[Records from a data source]

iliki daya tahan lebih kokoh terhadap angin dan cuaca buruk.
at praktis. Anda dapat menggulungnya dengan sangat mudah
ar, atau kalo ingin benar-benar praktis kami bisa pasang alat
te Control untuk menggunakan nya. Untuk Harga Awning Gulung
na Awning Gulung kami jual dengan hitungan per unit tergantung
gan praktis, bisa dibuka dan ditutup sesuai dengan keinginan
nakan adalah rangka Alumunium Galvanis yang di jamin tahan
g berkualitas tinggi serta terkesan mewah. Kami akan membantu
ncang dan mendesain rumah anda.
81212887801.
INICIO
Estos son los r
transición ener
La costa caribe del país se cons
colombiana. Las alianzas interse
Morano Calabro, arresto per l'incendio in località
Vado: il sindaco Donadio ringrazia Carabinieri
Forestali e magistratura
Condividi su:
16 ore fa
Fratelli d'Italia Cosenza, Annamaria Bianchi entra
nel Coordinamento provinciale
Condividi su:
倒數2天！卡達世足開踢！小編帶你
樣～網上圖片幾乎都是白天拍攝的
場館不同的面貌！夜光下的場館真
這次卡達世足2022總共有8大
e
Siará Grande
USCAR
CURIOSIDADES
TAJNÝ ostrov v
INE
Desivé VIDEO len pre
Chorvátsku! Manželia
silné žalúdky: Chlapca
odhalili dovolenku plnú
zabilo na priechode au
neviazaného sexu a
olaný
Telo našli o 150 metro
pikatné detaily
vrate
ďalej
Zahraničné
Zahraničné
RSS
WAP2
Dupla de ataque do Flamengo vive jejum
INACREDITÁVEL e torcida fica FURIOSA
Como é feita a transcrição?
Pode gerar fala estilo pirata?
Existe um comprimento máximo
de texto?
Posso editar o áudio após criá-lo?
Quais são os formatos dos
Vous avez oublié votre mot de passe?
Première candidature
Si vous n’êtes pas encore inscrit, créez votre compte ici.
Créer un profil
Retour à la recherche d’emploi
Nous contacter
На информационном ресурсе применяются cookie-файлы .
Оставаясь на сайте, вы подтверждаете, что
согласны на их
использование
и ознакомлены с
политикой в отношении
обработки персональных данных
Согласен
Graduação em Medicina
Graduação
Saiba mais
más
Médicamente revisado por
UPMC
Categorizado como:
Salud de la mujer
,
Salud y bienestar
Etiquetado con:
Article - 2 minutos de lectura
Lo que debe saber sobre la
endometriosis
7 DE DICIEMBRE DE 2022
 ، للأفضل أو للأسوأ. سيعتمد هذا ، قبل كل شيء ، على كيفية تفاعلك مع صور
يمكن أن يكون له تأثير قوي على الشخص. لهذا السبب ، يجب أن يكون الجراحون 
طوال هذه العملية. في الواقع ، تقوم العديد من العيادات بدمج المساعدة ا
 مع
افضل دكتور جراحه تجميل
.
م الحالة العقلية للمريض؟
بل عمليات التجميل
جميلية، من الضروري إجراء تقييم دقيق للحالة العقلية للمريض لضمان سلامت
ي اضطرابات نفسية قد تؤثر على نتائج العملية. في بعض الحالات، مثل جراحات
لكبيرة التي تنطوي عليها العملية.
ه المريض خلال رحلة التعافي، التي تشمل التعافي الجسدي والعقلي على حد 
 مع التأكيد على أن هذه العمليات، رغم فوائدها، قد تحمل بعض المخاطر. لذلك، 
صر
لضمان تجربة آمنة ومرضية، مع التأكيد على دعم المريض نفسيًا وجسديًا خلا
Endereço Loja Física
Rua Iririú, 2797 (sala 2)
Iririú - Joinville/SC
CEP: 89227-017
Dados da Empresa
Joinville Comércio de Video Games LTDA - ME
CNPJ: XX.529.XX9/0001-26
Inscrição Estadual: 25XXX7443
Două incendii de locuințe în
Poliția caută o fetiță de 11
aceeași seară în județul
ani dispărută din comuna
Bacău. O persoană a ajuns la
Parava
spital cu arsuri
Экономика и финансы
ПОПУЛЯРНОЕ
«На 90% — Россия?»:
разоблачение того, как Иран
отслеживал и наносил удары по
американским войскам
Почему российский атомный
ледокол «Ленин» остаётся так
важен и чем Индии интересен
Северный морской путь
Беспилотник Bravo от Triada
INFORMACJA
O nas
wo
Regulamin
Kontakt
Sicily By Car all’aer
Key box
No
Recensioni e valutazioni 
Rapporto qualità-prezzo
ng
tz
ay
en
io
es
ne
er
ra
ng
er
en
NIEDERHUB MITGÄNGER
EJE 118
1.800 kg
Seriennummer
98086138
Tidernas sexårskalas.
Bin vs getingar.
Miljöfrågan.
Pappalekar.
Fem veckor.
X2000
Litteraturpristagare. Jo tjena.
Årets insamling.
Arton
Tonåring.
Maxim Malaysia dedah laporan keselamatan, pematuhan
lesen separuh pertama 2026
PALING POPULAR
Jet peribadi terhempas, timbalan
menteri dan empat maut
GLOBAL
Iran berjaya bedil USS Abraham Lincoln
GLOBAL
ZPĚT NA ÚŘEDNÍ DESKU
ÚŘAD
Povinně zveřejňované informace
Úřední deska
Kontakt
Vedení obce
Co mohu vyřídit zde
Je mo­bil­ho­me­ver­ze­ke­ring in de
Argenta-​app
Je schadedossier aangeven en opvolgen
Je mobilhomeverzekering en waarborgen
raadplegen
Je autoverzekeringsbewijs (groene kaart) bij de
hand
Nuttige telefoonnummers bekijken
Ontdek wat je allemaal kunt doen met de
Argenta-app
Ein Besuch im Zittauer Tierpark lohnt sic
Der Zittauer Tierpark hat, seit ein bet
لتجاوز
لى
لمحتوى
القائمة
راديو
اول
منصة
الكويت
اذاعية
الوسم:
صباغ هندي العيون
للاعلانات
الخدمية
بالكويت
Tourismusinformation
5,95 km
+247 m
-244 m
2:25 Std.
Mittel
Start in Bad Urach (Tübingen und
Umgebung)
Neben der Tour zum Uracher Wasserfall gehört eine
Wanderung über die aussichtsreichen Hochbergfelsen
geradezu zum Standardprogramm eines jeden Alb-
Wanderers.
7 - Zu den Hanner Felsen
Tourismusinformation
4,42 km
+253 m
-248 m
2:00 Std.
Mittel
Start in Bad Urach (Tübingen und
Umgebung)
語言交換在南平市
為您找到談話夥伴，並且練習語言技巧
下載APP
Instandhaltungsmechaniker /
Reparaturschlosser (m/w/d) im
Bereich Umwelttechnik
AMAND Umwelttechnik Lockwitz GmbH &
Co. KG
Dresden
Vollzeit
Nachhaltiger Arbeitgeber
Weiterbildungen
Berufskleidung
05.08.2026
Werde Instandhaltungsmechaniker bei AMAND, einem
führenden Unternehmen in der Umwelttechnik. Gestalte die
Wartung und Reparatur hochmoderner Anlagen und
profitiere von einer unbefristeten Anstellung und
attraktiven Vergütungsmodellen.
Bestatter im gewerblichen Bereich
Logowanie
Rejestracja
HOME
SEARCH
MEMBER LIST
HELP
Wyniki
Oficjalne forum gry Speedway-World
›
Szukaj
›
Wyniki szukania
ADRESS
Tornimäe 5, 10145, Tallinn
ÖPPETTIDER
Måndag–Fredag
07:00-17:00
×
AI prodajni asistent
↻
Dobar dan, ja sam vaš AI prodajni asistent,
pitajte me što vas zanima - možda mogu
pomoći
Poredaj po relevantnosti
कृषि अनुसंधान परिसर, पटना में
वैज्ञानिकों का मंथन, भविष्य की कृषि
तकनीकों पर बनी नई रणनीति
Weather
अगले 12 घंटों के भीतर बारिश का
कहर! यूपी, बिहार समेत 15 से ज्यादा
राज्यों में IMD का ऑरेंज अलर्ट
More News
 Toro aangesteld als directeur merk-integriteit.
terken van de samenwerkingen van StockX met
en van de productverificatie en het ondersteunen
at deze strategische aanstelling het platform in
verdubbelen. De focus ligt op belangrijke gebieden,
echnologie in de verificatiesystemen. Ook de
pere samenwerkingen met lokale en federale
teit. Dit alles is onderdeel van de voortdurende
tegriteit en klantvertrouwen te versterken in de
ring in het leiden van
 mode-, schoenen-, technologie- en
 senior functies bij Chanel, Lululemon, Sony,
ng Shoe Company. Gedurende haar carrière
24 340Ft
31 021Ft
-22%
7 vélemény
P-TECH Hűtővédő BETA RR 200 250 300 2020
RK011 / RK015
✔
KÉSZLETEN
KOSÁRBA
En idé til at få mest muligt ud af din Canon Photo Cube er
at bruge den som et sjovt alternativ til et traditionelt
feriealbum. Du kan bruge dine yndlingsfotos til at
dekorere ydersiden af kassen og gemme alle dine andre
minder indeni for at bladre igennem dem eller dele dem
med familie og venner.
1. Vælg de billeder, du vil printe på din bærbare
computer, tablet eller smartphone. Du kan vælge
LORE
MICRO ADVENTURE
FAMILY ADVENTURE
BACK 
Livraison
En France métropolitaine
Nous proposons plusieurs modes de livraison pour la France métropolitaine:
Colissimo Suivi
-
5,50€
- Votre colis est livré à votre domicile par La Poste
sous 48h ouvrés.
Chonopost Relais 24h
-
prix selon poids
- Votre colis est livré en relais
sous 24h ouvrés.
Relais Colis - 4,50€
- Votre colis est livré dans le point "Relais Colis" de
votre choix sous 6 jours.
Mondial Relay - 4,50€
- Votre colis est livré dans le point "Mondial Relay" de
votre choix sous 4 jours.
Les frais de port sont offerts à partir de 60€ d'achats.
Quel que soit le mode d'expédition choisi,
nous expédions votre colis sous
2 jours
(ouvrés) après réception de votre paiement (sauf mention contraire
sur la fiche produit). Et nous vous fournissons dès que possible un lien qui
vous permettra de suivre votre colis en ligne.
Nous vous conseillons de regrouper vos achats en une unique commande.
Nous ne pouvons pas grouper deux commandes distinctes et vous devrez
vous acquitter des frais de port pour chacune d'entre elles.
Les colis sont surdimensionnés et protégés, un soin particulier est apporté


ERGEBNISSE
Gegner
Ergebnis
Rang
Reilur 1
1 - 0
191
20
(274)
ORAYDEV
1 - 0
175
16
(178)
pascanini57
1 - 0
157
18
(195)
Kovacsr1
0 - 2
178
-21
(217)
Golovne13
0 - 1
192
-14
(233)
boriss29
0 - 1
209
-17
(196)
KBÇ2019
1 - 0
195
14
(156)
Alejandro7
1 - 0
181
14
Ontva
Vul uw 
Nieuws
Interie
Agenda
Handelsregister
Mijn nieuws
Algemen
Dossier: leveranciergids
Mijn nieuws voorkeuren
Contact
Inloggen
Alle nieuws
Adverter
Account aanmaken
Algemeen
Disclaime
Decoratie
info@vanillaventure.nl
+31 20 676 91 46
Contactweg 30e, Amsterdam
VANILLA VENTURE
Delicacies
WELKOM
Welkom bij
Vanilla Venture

Activity –
All lines above between those holding "Telo našli o 150 metro" and "Dados da Empresa", inclusive, must be set down unchanged, and no other line may be included.

Expected output –
Telo našli o 150 metro
pikatné detaily
vrate
ďalej
Zahraničné
Zahraničné
RSS
WAP2
Dupla de ataque do Flamengo vive jejum
INACREDITÁVEL e torcida fica FURIOSA
Como é feita a transcrição?
Pode gerar fala estilo pirata?
Existe um comprimento máximo
de texto?
Posso editar o áudio após criá-lo?
Quais são os formatos dos
Vous avez oublié votre mot de passe?
Première candidature
Si vous n’êtes pas encore inscrit, créez votre compte ici.
Créer un profil
Retour à la recherche d’emploi
Nous contacter
На информационном ресурсе применяются cookie-файлы .
Оставаясь на сайте, вы подтверждаете, что
согласны на их
использование
и ознакомлены с
политикой в отношении
обработки персональных данных
Согласен
Graduação em Medicina
Graduação
Saiba mais
más
Médicamente revisado por
UPMC
Categorizado como:
Salud de la mujer
,
Salud y bienestar
Etiquetado con:
Article - 2 minutos de lectura
Lo que debe saber sobre la
endometriosis
7 DE DICIEMBRE DE 2022
 ، للأفضل أو للأسوأ. سيعتمد هذا ، قبل كل شيء ، على كيفية تفاعلك مع صور
يمكن أن يكون له تأثير قوي على الشخص. لهذا السبب ، يجب أن يكون الجراحون 
طوال هذه العملية. في الواقع ، تقوم العديد من العيادات بدمج المساعدة ا
 مع
افضل دكتور جراحه تجميل
.
م الحالة العقلية للمريض؟
بل عمليات التجميل
جميلية، من الضروري إجراء تقييم دقيق للحالة العقلية للمريض لضمان سلامت
ي اضطرابات نفسية قد تؤثر على نتائج العملية. في بعض الحالات، مثل جراحات
لكبيرة التي تنطوي عليها العملية.
ه المريض خلال رحلة التعافي، التي تشمل التعافي الجسدي والعقلي على حد 
 مع التأكيد على أن هذه العمليات، رغم فوائدها، قد تحمل بعض المخاطر. لذلك، 
صر
لضمان تجربة آمنة ومرضية، مع التأكيد على دعم المريض نفسيًا وجسديًا خلا
Endereço Loja Física
Rua Iririú, 2797 (sala 2)
Iririú - Joinville/SC
CEP: 89227-017
Dados da Empresa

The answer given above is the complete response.